Your objective: Starting at the line that contains "valiosos bonos que mejoran la eficiencia del" and stopping at the line that contains "karşımızda. Şimdi bu", restate each line of the records below exactly. Omit the pictures.

Task inputs:

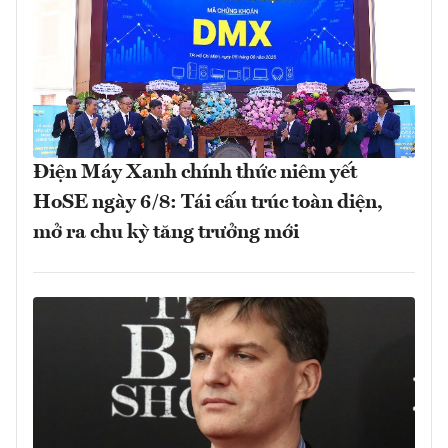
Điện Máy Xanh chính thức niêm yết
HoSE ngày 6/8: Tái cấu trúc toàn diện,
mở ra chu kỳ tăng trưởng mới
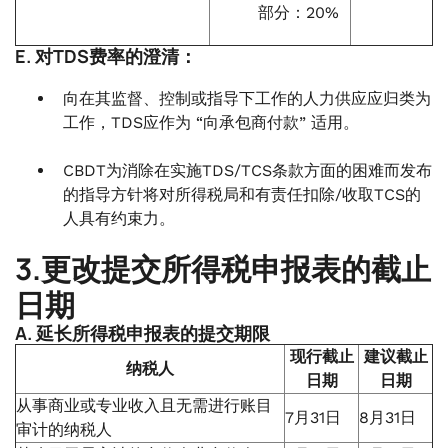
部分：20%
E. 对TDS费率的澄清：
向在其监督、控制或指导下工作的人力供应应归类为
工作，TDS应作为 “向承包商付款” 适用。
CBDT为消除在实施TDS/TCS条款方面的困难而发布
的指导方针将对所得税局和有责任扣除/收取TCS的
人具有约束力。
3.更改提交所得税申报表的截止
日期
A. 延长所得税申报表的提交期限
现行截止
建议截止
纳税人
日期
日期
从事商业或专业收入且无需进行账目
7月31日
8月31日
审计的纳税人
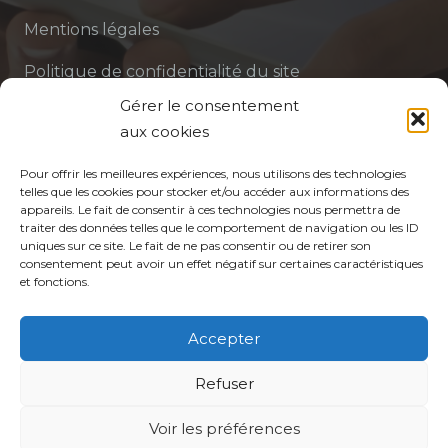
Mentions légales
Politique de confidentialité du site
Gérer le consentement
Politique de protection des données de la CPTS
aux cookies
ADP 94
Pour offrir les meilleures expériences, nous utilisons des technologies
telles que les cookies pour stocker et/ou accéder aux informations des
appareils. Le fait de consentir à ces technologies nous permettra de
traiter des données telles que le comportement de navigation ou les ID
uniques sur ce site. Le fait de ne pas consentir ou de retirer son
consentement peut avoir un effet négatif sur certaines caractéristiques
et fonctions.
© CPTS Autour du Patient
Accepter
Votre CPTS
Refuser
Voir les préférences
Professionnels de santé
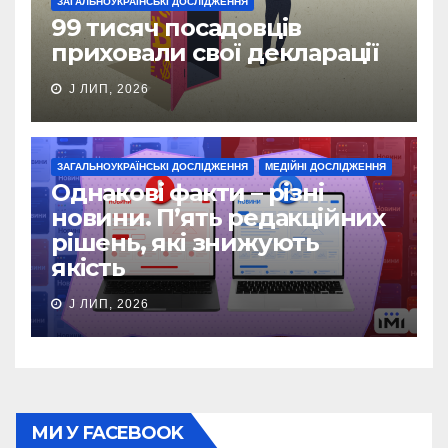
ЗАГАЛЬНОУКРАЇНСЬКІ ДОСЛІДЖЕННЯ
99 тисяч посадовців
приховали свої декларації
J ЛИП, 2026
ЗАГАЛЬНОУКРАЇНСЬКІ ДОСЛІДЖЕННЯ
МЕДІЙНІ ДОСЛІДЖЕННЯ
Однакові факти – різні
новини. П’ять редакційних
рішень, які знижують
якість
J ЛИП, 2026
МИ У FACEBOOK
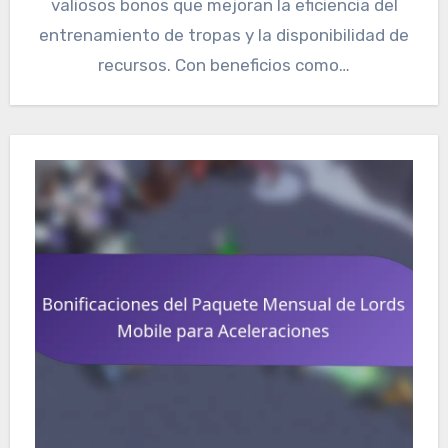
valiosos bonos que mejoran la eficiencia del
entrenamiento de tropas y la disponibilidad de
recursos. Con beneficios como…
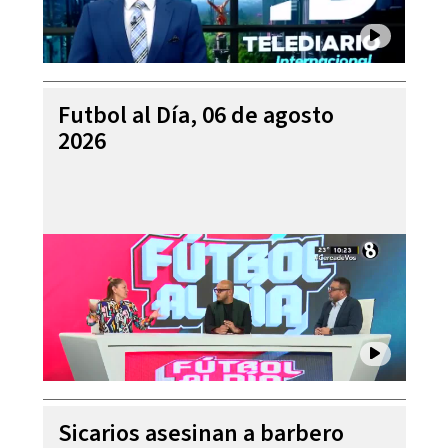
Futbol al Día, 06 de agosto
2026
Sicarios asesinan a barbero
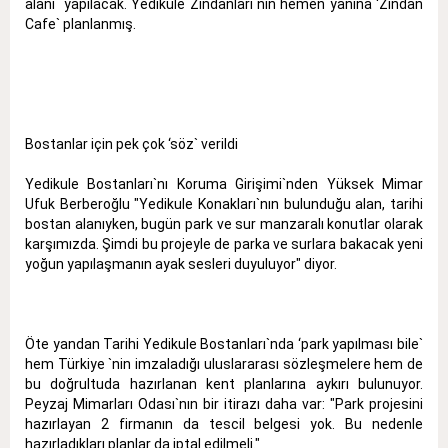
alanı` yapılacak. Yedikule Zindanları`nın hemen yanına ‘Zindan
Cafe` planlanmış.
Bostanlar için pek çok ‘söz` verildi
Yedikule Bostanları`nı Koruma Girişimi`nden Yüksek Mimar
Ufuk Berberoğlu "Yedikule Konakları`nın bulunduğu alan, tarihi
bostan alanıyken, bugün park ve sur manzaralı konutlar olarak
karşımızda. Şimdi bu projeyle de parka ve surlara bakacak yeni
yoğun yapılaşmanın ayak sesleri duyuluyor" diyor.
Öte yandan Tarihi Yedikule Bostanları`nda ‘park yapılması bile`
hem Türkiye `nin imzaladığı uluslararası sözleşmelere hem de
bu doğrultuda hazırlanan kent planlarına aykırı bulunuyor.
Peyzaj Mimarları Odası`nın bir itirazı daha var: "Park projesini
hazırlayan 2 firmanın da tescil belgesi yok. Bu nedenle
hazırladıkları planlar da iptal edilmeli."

Answer section:
valiosos bonos que mejoran la eficiencia del
entrenamiento de tropas y la disponibilidad de
recursos. Con beneficios como…
Futbol al Día, 06 de agosto
2026
Sicarios asesinan a barbero
alanı` yapılacak. Yedikule Zindanları`nın hemen yanına ‘Zindan
Cafe` planlanmış.
Bostanlar için pek çok ‘söz` verildi
Yedikule Bostanları`nı Koruma Girişimi`nden Yüksek Mimar
Ufuk Berberoğlu "Yedikule Konakları`nın bulunduğu alan, tarihi
bostan alanıyken, bugün park ve sur manzaralı konutlar olarak
karşımızda. Şimdi bu projeyle de parka ve surlara bakacak yeni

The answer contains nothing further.